THANKS everyone! Kimm, I know you are terrified of throwing up too - so yeah it's hard to deal with!

I just got more good news (kinda)! This nurse is awesome. She called me again about 45 minutes ago and put me in the emergency slot for tommorrow morning at 11:30...so I will actually meet the doctor tommorrow, and the midwife on Monday.
I thanked her so much for listening to me, because I really feel this is the first doctor here to actually try and understand what's happening.
She said I was so surprisingly calm about everything, and that I have a lot to be worrying about right now. She couldn't believe that no one had sat down with me yet to really discuss my surgery and related issues, and that is really is a huge deal right now!

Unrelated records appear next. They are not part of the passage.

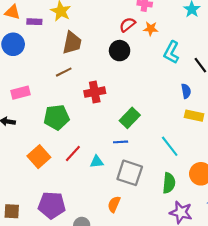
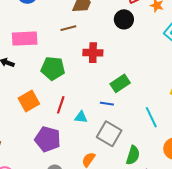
pink rectangle: (21, 93) -> (25, 39), size x1.4
red line: (73, 154) -> (61, 105), turned -36
green semicircle: (169, 183) -> (133, 155), moved
purple pentagon: (52, 205) -> (48, 139), moved

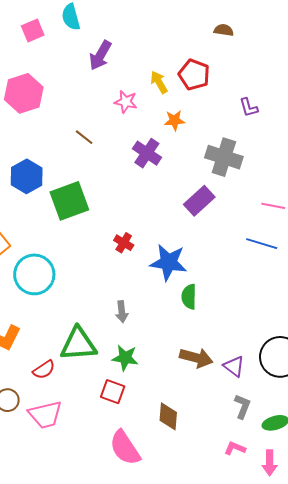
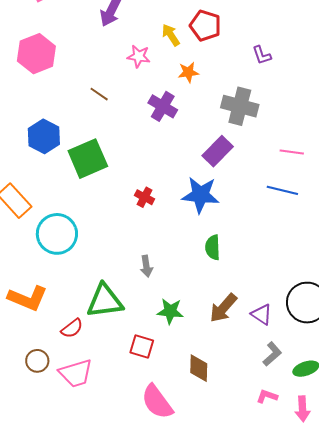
blue star: (168, 262) -> (200, 195), moved
green star: (125, 358) -> (170, 311), moved
brown arrow: (196, 358) -> (223, 308), turned 120
gray L-shape: (242, 406) -> (272, 354), turned 30

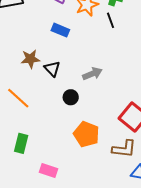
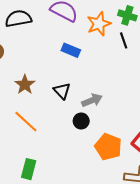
brown star: (30, 59) -> (25, 85), moved, turned -30
gray arrow: (92, 74) -> (92, 100), moved
orange pentagon: (86, 134) -> (108, 147), moved

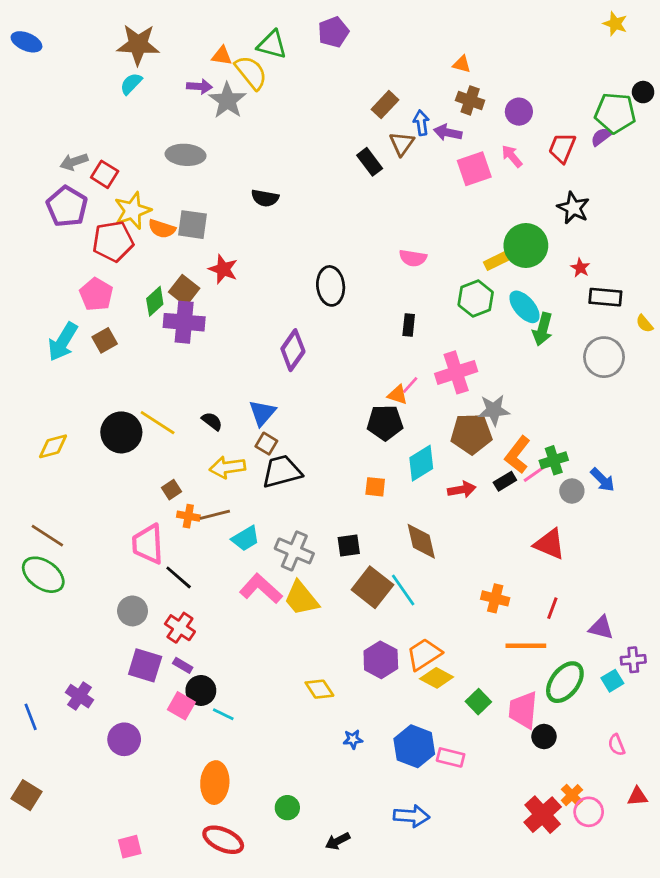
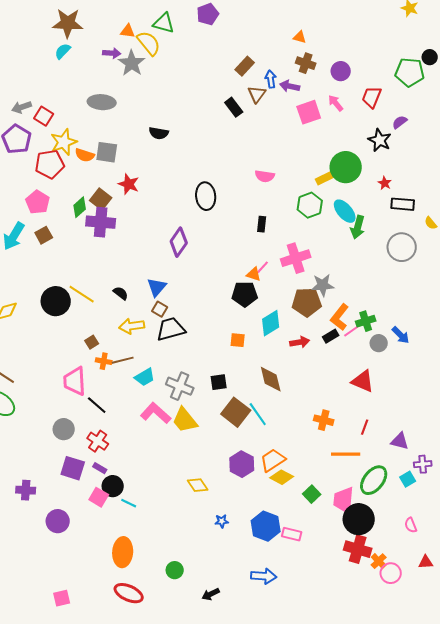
purple semicircle: (601, 137) -> (400, 122), moved
purple cross: (80, 696) -> (26, 490), turned -30
black circle: (544, 737) -> (359, 519), size x1.8
red cross: (543, 815) -> (358, 549), moved, turned -32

I think the reason I'm so calm about this is because it's just ONE MORE THING. I've had so much crap happen to me lately with health issues that this is just another thing...it's almost embarrassing for me to tell doctors what's going on because I just feel like I'm falling apart here!

So anyways....
Dalia, I think that makes sense about my pancreas...I mean everyone is telling me, 'You have to eat when you're nausous, keep something in your tummy, etc'...but I KNOW that won't work for me at night, my tummy wants NOTHING in it....so maybe it is actually my pancreas saying it's had too much during the day!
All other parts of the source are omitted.